The downside of this approach, in my opinion, is that the LTC insurance industry is still trying to figure out its risks. Some carriers have stopped offering the insurance and some have dramatically raised premiums. Retirees who can't pay for premium increases may have to let their policies lapse and premiums they previously paid will have been paid for naught. They might find acceptable ways to decrease their coverage to make the new cost affordable.
An upside of LTC insurance is that it can pay expenses far greater than most retirees can pay from savings.
Saving is another approach some retirees consider in anticipation of experiencing LTC costs. This is a difficult proposition, akin to saving to replace a destroyed house instead of purchasing homeowners insurance. The LTC costs may present themselves long before the retiree has saved enough to cover them. If the amount to be saved annually is roughly the same as insurance premiums, the latter would better cover large expenses. It will be nearly impossible for most retirees to save enough to cover the top 16% of expenses in the chart above.

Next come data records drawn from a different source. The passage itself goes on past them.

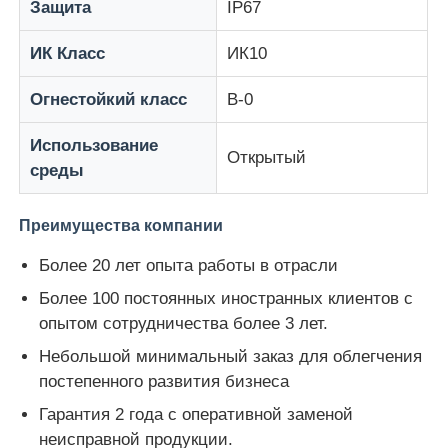
Защита
IP67
ИК Класс
ИК10
Огнестойкий класс
В-0
Использование
Открытый
среды
Преимущества компании
Более 20 лет опыта работы в отрасли
Более 100 постоянных иностранных клиентов с
опытом сотрудничества более 3 лет.
Небольшой минимальный заказ для облегчения
постепенного развития бизнеса
Гарантия 2 года с оперативной заменой
неисправной продукции.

Another benefit of LTC insurance is that it will pay those expenses the day after you buy it, while saving for the expense assumes that you will have time to save. Exacerbating this problem of inadequate time to save is the fact that younger LTC patients tend to have longer and more expensive nursing home stays. One study showed that for every year of age when entering a nursing home after age 85, the average length of stay declines about 35 days, and with it the cost. Your potential LTC expenses are greatest when your savings will be smallest.
If you're going to try the savings approach, I'd recommend a separate portfolio for LTC liabilities, for reasons I explained in The Thing That's Missing.

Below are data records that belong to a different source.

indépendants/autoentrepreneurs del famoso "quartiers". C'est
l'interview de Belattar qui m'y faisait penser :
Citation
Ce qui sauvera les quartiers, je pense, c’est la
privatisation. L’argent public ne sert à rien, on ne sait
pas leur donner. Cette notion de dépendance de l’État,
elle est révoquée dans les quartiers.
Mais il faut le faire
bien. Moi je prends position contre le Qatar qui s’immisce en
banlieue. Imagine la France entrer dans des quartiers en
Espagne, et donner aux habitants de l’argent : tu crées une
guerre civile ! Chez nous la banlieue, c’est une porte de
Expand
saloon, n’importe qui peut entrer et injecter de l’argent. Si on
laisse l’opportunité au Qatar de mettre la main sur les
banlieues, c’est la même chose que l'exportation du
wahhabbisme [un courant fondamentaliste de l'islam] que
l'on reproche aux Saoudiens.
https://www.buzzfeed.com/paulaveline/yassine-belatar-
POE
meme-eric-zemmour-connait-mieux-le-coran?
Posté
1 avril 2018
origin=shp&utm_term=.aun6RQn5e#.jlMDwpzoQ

Be aware that you might reduce your retirement spending in order to save for LTC expenses and never incur catastrophic expenses. Conversely, you might reduce retirement spending and save a large but inadequate amount of money to pay for long term care. If it's inadequate and you eventually rely on Medicaid, you will be forced to spend that savings on your care before Medicaid will begin to cover costs, in which case you would have been better off spending that money throughout retirement.

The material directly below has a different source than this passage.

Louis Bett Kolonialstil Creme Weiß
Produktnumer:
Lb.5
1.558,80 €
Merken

Another alternative is to buy a longevity annuity that begins paying at age 80 to 85. Forbes magazine's William Baldwin believes this approach is better than LTC insurance in three ways. First, with the annuity, you can spend the money any way you want, not just for LTC-covered expenses. Second, annuity providers can't change the terms after you buy a policy, like LTC insurers can and do. And thirdly, you won't have to prove to an annuity provider that you're owed the payments.
On the other hand, you wouldn't be covered if your LTC expenses occurred before you're in your eighties. Since a third of LTC patients need this care even before age 65, there is a good chance that you will need the money before a longevity annuity would pay.
Most retirees won't be able to afford long term care insurance as it is currently structured. If you can afford the premiums, you need to understand that you have two quite different goals, which most people will value differently, competing for your resources, maximizing annual spending and protecting end-of-life wealth. The challenge is deciding how much of your assets you wish to dedicate to each goal.
To tie this back to retirement income strategies, any strategy except Life Annuities would probably have some funds left in the spending portfolio to help pay long term care expenses. Which of the other strategies would do this best depends on future market returns and interest rates, which is to say it's unpredictable.
I wish I had a happier solution to long term care risk, but unless and until LTC insurance becomes much more affordable, I don't think there is one.